Configuring Line messaging app traffic traversing transparent ProxySG appliance

book

Article ID: 168228

calendar_today

Updated On:

Products

ProxySG Software - SGOS

Issue/Introduction

  • The ProxySG appliance is deployed transparently and SSL interception is configured
  • Line messaging fails to connect on port 443

Cause

There are two reasons for this behavior.

  1. Because Line Messaging uses non-standard SSL, interception breaks the connection with the servers at the following addresses: 203.104.174.12, 16 and 18.
  2. Further, the Line messaging client does not trust the ProxySG/Microsoft PKI signed certificates used to perform SSL interception when accessing line.naver.jp and w.line.me.

Resolution

To resolve this issue, configure ProxySG to bypass SSL interception for the hosts involved. 

Example hosts: 

  • line.naver.jp (domain) 
  • w.line.me (domain) 
  • need to bypass/tcp tunnel non-standard SSL traffic "203.104.174.12, 16 and 18", Naver Line whole range is 203.104.160.0 - 203.104.175.255.

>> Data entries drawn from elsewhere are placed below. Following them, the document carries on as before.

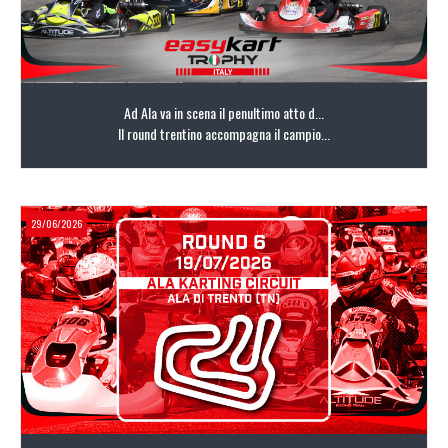
Ad Ala va in scena il penultimo atto d...
Il round trentino accompagna il campio...
29/06/2026
LEGGI TUTTO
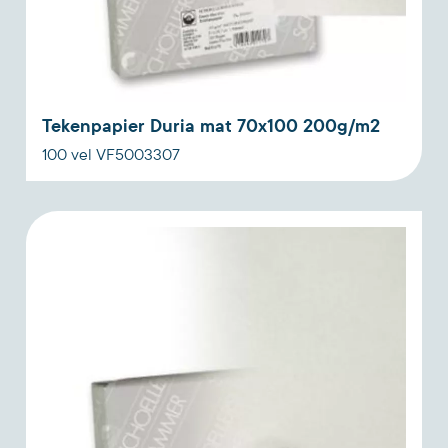
Tekenpapier Duria mat 70x100 200g/m2
100 vel VF5003307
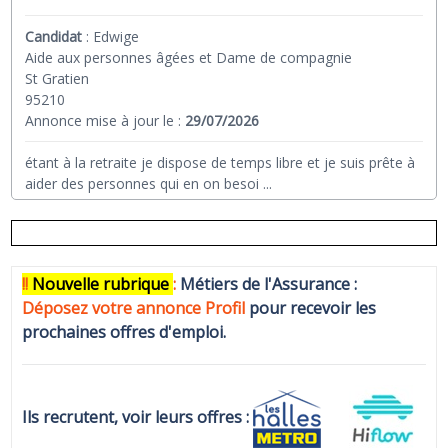
Candidat
:
Edwige
Aide aux personnes âgées et Dame de compagnie
St Gratien
95210
Annonce mise à jour le :
29/07/2026
étant à la retraite je dispose de temps libre et je suis prête à
aider des personnes qui en on besoi
...
!!
N
ouvelle rubrique
:
Métiers de l'Assurance :
Déposez votre annonce Profi
l
pour recevoir les
prochaines offres d'emploi.
Ils recrutent, voir leurs offres :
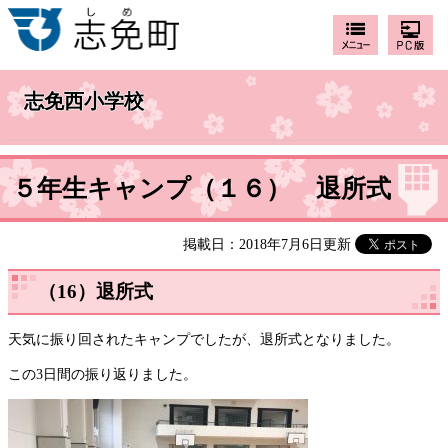
志免西小学校
５年生キャンプ（１６） 退所式
掲載日：2018年7月6日更新
（16）退所式
天気に振り回されたキャンプでしたが、退所式となりました。
この3日間の振り返りました。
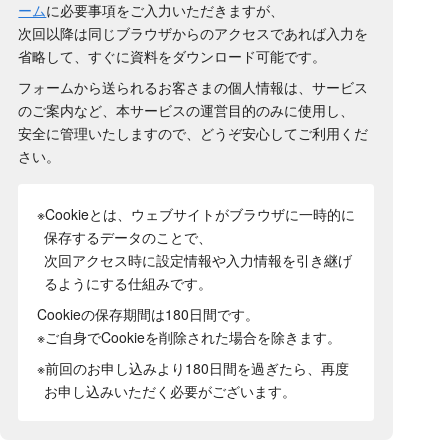
ーム
に必要事項をご入力いただきますが、
次回以降は同じブラウザからのアクセスであれば入力を
省略して、すぐに資料をダウンロード可能です。
フォームから送られるお客さまの個人情報は、サービス
のご案内など、本サービスの運営目的のみに使用し、
安全に管理いたしますので、どうぞ安心してご利用くだ
さい。
※Cookieとは、ウェブサイトがブラウザに一時的に
保存するデータのことで、
次回アクセス時に設定情報や入力情報を引き継げ
るようにする仕組みです。
Cookieの保存期間は180日間
です。
※ご自身でCookieを削除された場合を除きます。
※前回のお申し込みより180日間を過ぎたら、再度
お申し込みいただく必要がございます。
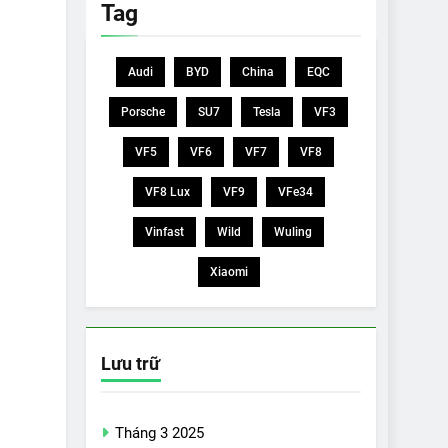
Tag
Audi
BYD
China
EQC
Porsche
SU7
Tesla
VF3
VF5
VF6
VF7
VF8
VF8 Lux
VF9
VFe34
Vinfast
Wild
Wuling
Xiaomi
Lưu trữ
Tháng 3 2025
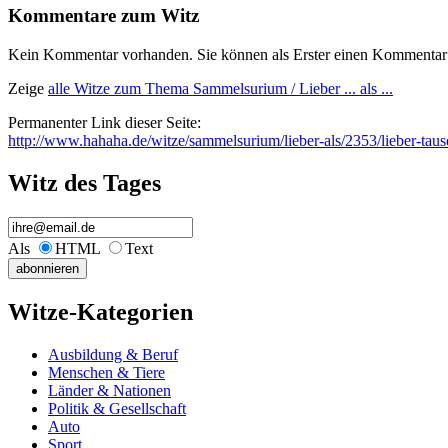
Kommentare zum Witz
Kein Kommentar vorhanden. Sie können als Erster einen Kommentar 
Zeige
alle Witze zum Thema Sammelsurium / Lieber ... als ...
Permanenter Link dieser Seite:
http://www.hahaha.de/witze/sammelsurium/lieber-als/2353/lieber-tau
Witz des Tages
Als
HTML
Text
Witze-Kategorien
Ausbildung & Beruf
Menschen & Tiere
Länder & Nationen
Politik & Gesellschaft
Auto
Sport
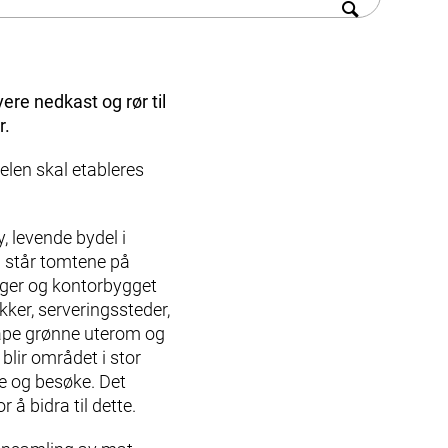
re nedkast og rør til
r.
elen skal etableres
y, levende bydel i
å står tomtene på
iger og kontorbygget
ker, serveringssteder,
skape grønne uterom og
blir området i stor
be og besøke. Det
 å bidra til dette.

We then will need to bypass the Line messaging IP range “203.104.160.0 - 203.104.175.255” from the ProxySG, steps as below:

  1. Login to Management Console > Configuration > Services > Proxy Services
  2. Create a new "Service" (name it as you see fit)
  3. In this new "Service", follow setup as below:

To bypass:
Proxy settings: Proxy: SSL
Listeners: Source: All ; Destination IP: 203.104.160.0/20 ; Port range: 443 ; Action: Bypass

To TCP Tunnel:
Proxy settings: Proxy: TCP Tunnel
Listeners: Source: All ; Destination IP: 203.104.160.0/20 ; Port range: 443 ; Action: Intercept

Note: The addresses provided are valid as of March 2, 2016 and may change. If they do, use a packet capture to identify the new hosts used to handle Line messaging communication or contact Symantec support.